SYMBOLIC INTERACTIONISM

The symbolic interactionist approach began about a century ago, largely at the University of Chicago. Philosopher George Herbert Mead was strongly impressed by the works of Ivan Pavlov and John Watson, and he styled himself a "social behaviorist." What did this mean?  Certainly the theoretical approach that Mead formulated was only surfacely related to stimuli and responses. But what Mead did do was to generally reject Freud's work on id, ego, superego and unconscious impulses and conflicts. For Mead, not only were people not bundles of unconscious impulses, we weren't even "created internally." Rather, people are symbolic creatures, consciously searching for meaning and the self is a  social creation. Language and symbol use is crucial. (The "social learning" approach cited in the Michener and DeLameter book chapter is basically a symbolic interactionist approach. Also check out chapter 17 on role identities.)

Symbolic interactionists are basically gestaltists, interested more in patterns and meaning than in molecular behaviors. Terms such as script and schema indicate the SI theorist's interest in interrelated sequences of behavior. Mead put great stock in the "generalized other" (basically society and society's dictates) as well as the significant others in our immediate environment who we love and on whom we rely.

We owe the SI theorists for the original concept of the self that is in use today. Additional terms include the looking-glass self and reflected appraisals, the "I" (self as active subjective) versus the "me" (the reflexive self as object), and how role-taking and empathy affect self-objectivity. We have a multiplicity of selves, and a hierarchy of selves and identities. Notice how this perspective neatly dovetails with Bem's self-perception theory approach and how Vygotsky's work may identify the mechanisms of internalization. Both the sociological symbolic interactionists and the "rabid behaviorist" take remarkably similar "outside-in" perspectives on self-knowledge.

Rather than being pathological or abnormal, we change among our different selves typically speedily and with ease. For example, consider the different role and situation "situated" identities that we assume (parent at a doctor's office; parent with a neighborhood parent) and the discrepancies among our actual,our "ideal,"and our "ought" selves. Health researchers call these multiple selves "buffers"--you are one person at work, another with your family, a third with your friends, a fourth at your house of religious worship. Since most of the time, at least some of these spheres function well, this multitude of selves helps keep us mentally and physically healthy.
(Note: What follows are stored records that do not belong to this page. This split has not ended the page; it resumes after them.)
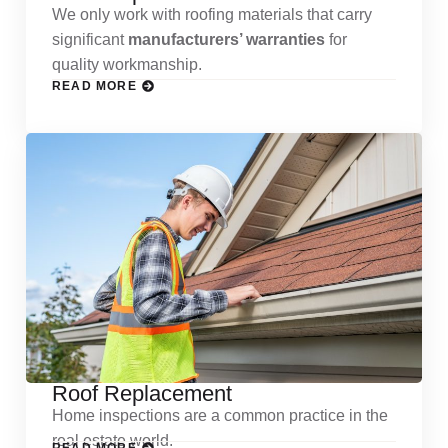
We only work with roofing materials that carry
significant
manufacturers’ warranties
for
quality workmanship.
READ MORE
Roof Replacement
Home inspections are a common practice in the
real estate world.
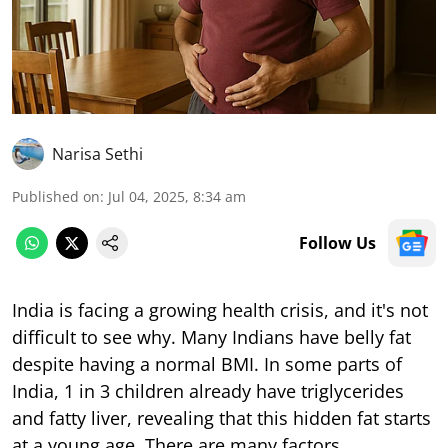
Narisa Sethi
Published on
:
Jul 04, 2025, 8:34 am
Follow Us
India is facing a growing health crisis, and it's not
difficult to see why. Many Indians have belly fat
despite having a normal BMI. In some parts of
India, 1 in 3 children already have triglycerides
and fatty liver, revealing that this hidden fat starts
at a young age. There are many factors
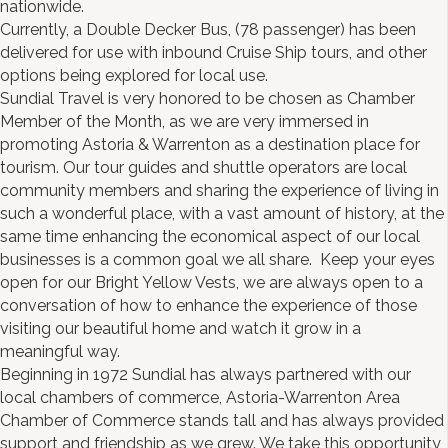
nationwide.
Currently, a Double Decker Bus, (78 passenger) has been
delivered for use with inbound Cruise Ship tours, and other
options being explored for local use.
Sundial Travel is very honored to be chosen as Chamber
Member of the Month, as we are very immersed in
promoting Astoria & Warrenton as a destination place for
tourism. Our tour guides and shuttle operators are local
community members and sharing the experience of living in
such a wonderful place, with a vast amount of history, at the
same time enhancing the economical aspect of our local
businesses is a common goal we all share. Keep your eyes
open for our Bright Yellow Vests, we are always open to a
conversation of how to enhance the experience of those
visiting our beautiful home and watch it grow in a
meaningful way.
Beginning in 1972 Sundial has always partnered with our
local chambers of commerce, Astoria-Warrenton Area
Chamber of Commerce stands tall and has always provided
support and friendship as we grew. We take this opportunity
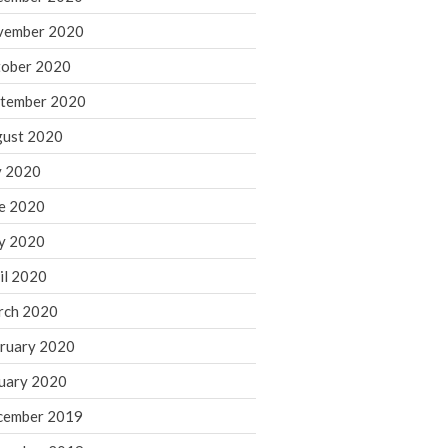
August 2021
vember 2020
July 2021
ober 2020
June 2021
tember 2020
May 2021
ust 2020
April 2021
March 2021
y 2020
February 2021
e 2020
January 2021
y 2020
December 2020
il 2020
November 2020
rch 2020
October 2020
ruary 2020
September 2020
August 2020
uary 2020
July 2020
cember 2019
June 2020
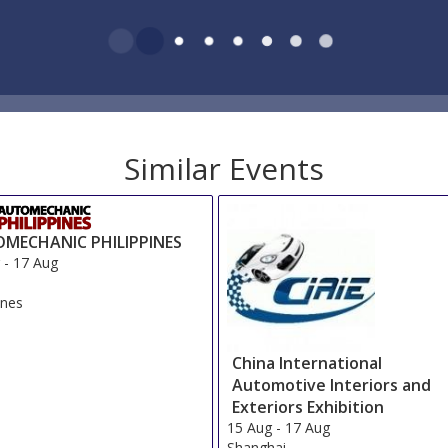
Similar Events
MECHANIC PHILIPPINES
g
-
17 Aug
ines
China International
Automotive Interiors and
Exteriors Exhibition
15 Aug
-
17 Aug
Shanghai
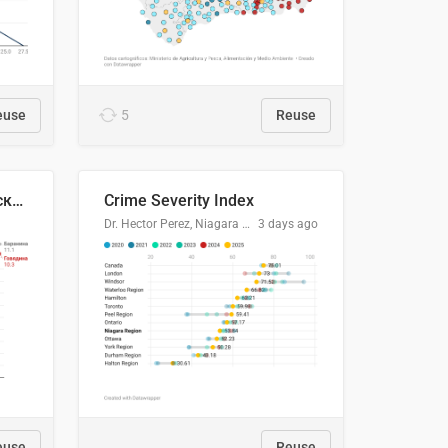
euse
5
Reuse
🥩Средние потребительские цены на говядину и баранину в Узбекистане, 2013–2026 гг.
Crime Severity Index
Dr. Hector Perez, Niagara Regional Police Service
3 days ago
euse
Reuse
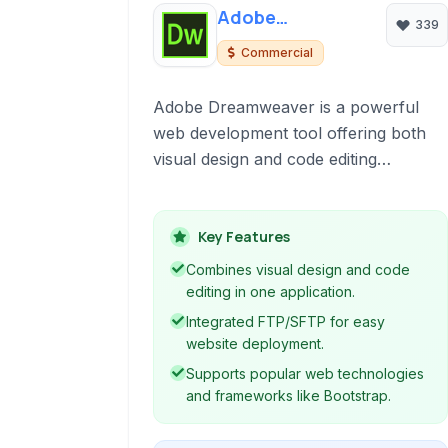
Adobe
339
Dreamweaver
Commercial
Adobe Dreamweaver is a powerful
web development tool offering both
visual design and code editing
capabilities. It supports various web
technologies and protocols, including
HTML, CSS, JavaScript, FTP, and
Key Features
SFTP, making it suitable for creating
Combines visual design and code
and managing websites from design to
editing in one application.
deployment.
Integrated FTP/SFTP for easy
website deployment.
Supports popular web technologies
and frameworks like Bootstrap.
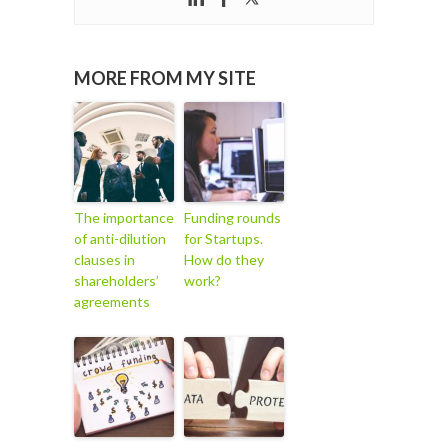
MORE FROM MY SITE
The importance
Funding rounds
of anti-dilution
for Startups.
clauses in
How do they
shareholders’
work?
agreements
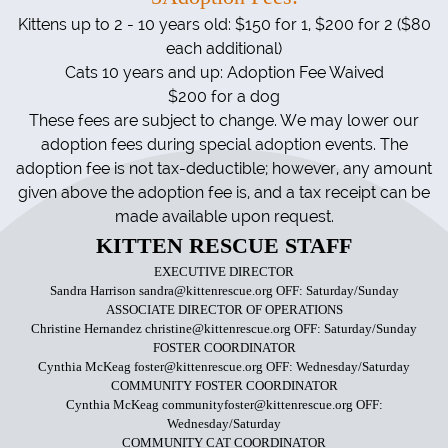
Kittens up
to 2 - 10 years old: $150 for 1, $200 for 2 ($80
each additional)
Cats 10 years and up: Adoption Fee Waived
$200 for a dog
These fees are subject to change. We may lower our
adoption fees during special adoption events. The
adoption fee is not tax-deductible; however, any amount
given above the adoption fee is, and a tax receipt can be
made available upon request.
KITTEN RESCUE STAFF
EXECUTIVE DIRECTOR
Sandra Harrison sandra@kittenrescue.org OFF: Saturday/Sunday
ASSOCIATE DIRECTOR OF OPERATIONS
Christine Hernandez christine@kittenrescue.org OFF: Saturday/Sunday
FOSTER COORDINATOR
Cynthia McKeag foster@kittenrescue.org OFF: Wednesday/Saturday
COMMUNITY FOSTER COORDINATOR
Cynthia McKeag communityfoster@kittenrescue.org OFF:
Wednesday/Saturday
COMMUNITY CAT COORDINATOR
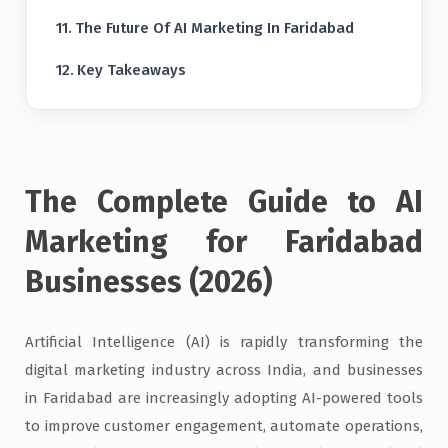
The Future Of AI Marketing In Faridabad
Key Takeaways
The Complete Guide to AI
Marketing for Faridabad
Businesses (2026)
Artificial Intelligence (AI) is rapidly transforming the
digital marketing industry across India, and businesses
in Faridabad are increasingly adopting AI-powered tools
to improve customer engagement, automate operations,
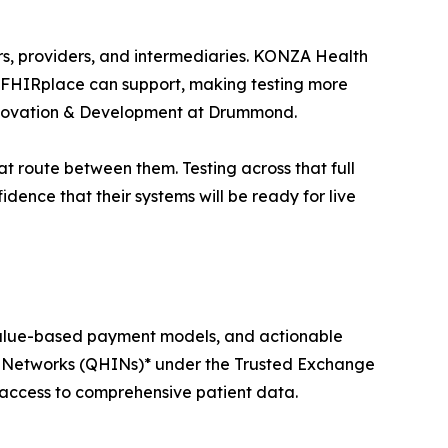
ers, providers, and intermediaries. KONZA Health
os FHIRplace can support, making testing more
 Innovation & Development at Drummond.
t route between them. Testing across that full
idence that their systems will be ready for live
value-based payment models, and actionable
on Networks (QHINs)* under the Trusted Exchange
cess to comprehensive patient data.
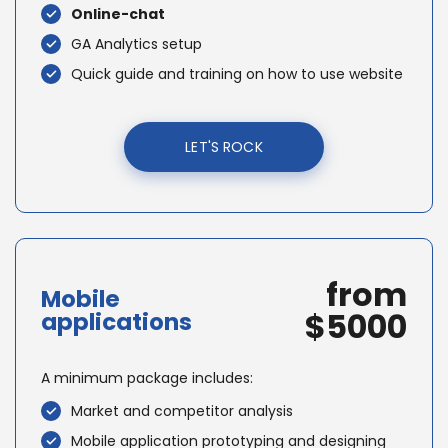
Online-chat
GA Analytics setup
Quick guide and training on how to use website
LET'S ROCK
from
Mobile
$5000
applications
A minimum package includes:
Market and competitor analysis
Mobile application prototyping and designing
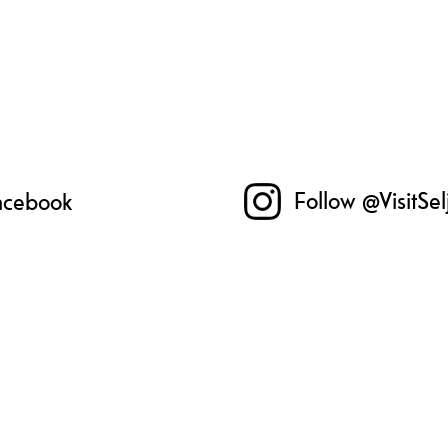
Follow @VisitSe
Facebook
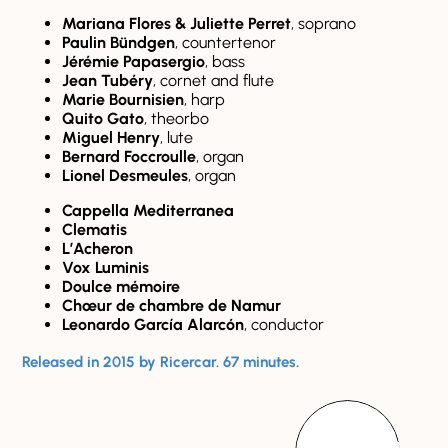
Mariana Flores & Juliette Perret
, soprano
Paulin Bündgen
, countertenor
Jérémie Papasergio
, bass
Jean Tubéry
, cornet and flute
Marie Bournisien
, harp
Quito Gato
, theorbo
Miguel Henry
, lute
Bernard Foccroulle
, organ
Lionel Desmeules
, organ
Cappella Mediterranea
Clematis
L’Acheron
Vox Luminis
Doulce mémoire
Chœur de chambre de Namur
Leonardo García Alarcón
, conductor
Released in 2015 by Ricercar. 67 minutes.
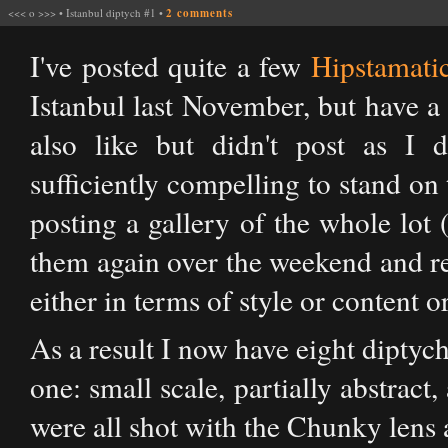
<<<
o
>>>
•
Istanbul diptych #1
•
2 comments
I've posted quite a few
Hipstamati
Istanbul last November, but have a
also like but didn't post as I d
sufficiently compelling to stand on
posting a gallery of the whole lot
them again over the weekend and real
either in terms of style or content o
As a result I now have eight diptych
one: small scale, partially abstract
were all shot with the Chunky lens 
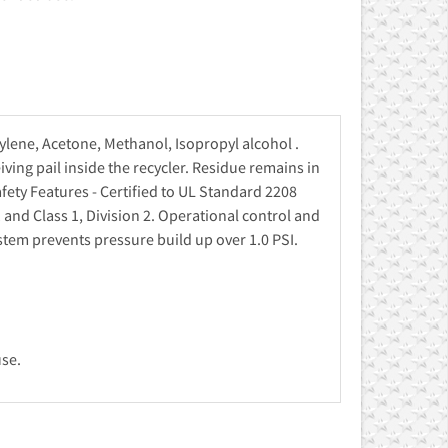
lene, Acetone, Methanol, Isopropyl alcohol .
iving pail inside the recycler. Residue remains in
afety Features - Certified to UL Standard 2208
and Class 1, Division 2. Operational control and
stem prevents pressure build up over 1.0 PSI.
use.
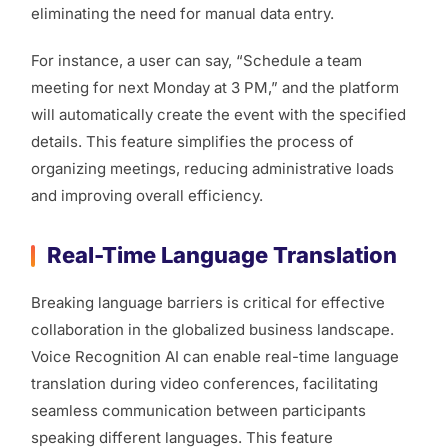
eliminating the need for manual data entry.
For instance, a user can say, “Schedule a team
meeting for next Monday at 3 PM,” and the platform
will automatically create the event with the specified
details. This feature simplifies the process of
organizing meetings, reducing administrative loads
and improving overall efficiency.
Real-Time Language Translation
Breaking language barriers is critical for effective
collaboration in the globalized business landscape.
Voice Recognition AI can enable real-time language
translation during video conferences, facilitating
seamless communication between participants
speaking different languages. This feature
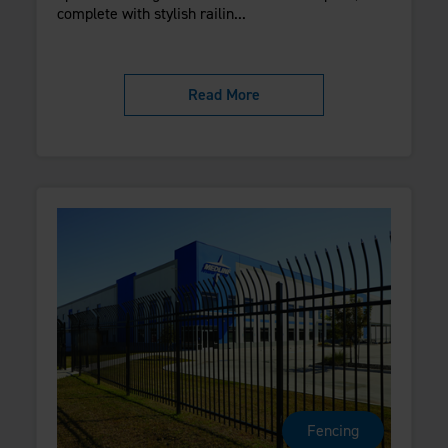
complete with stylish railin...
Read More
Fencing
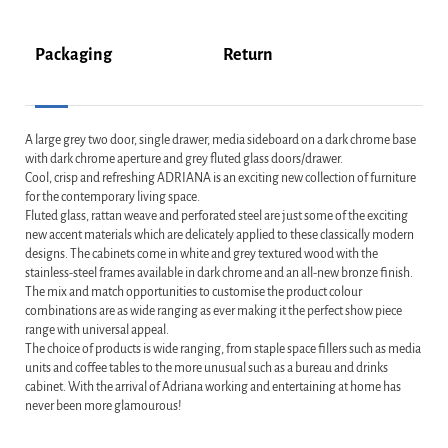
Packaging
Return
A large grey two door, single drawer, media sideboard on a dark chrome base
with dark chrome aperture and grey fluted glass doors/drawer.
Cool, crisp and refreshing ADRIANA is an exciting new collection of furniture
for the contemporary living space.
Fluted glass, rattan weave and perforated steel are just some of the exciting
new accent materials which are delicately applied to these classically modern
designs. The cabinets come in white and grey textured wood with the
stainless-steel frames available in dark chrome and an all-new bronze finish.
The mix and match opportunities to customise the product colour
combinations are as wide ranging as ever making it the perfect show piece
range with universal appeal.
The choice of products is wide ranging, from staple space fillers such as media
units and coffee tables to the more unusual such as a bureau and drinks
cabinet. With the arrival of Adriana working and entertaining at home has
never been more glamourous!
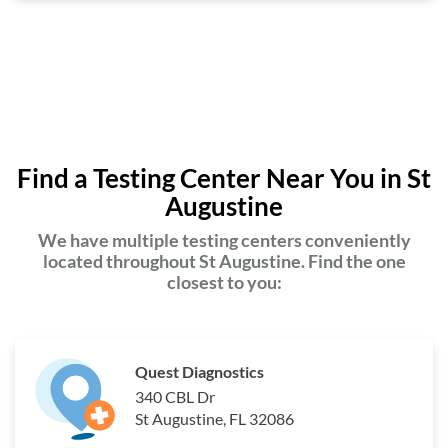
Find a Testing Center Near You in St
Augustine
We have multiple testing centers conveniently
located throughout St Augustine. Find the one
closest to you:
Quest Diagnostics
340 CBL Dr
St Augustine, FL 32086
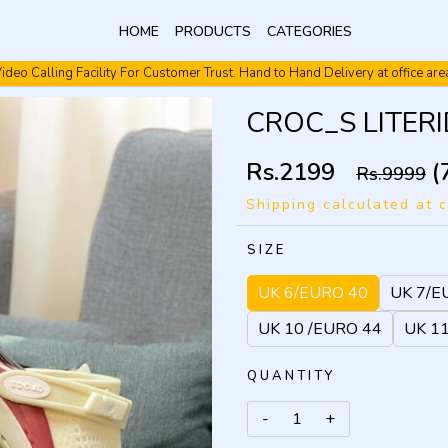
HOME
PRODUCTS
CATEGORIES
ideo Calling Facility For Customer Trust. Hand to Hand Delivery at office are
Video Calling Facility. Free shipping. Cash On Delivery.
CROC_S LITERID
Rs.2199
(
Rs.9999
Shipping calculated at 
SIZE
UK 6/EURO 40
UK 7/E
UK 10 /EURO 44
UK 1
QUANTITY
We owe the SI theorists for emphasizing the impact of significant others and how these change over the life cycle. As you move from one life stage to another, as you acquire new roles and discard old ones, so you acquire new significant others. You may lose close friends as you change and you lose family members and other loved ones through death. All these gains and losses influence the self. At the least, your reflected appraisals will change.

Greater self-awareness can promote more honest or "civilized" behavior (it causes lots of impression management attempts). By the way, creating self-awareness is not terribly difficult, a mirror will do it.

NATURE VERSUS NURTURE

Prior to the nineteenth century and even early into the twentieth century, the behavioral and social sciences were dominated by "biology is destiny" theories of "personality." The ancient Greek philosophers discussed personal tendencies in terms of "bodily humours." Western and Asian astrologers cited the influence of time of the year--or even the very year--of one's birth as bestowing personality traits. Freud's theories of unconscious clashes among ego, id and superego, the physical, the rational, and societal demands, quickly spread worldwide.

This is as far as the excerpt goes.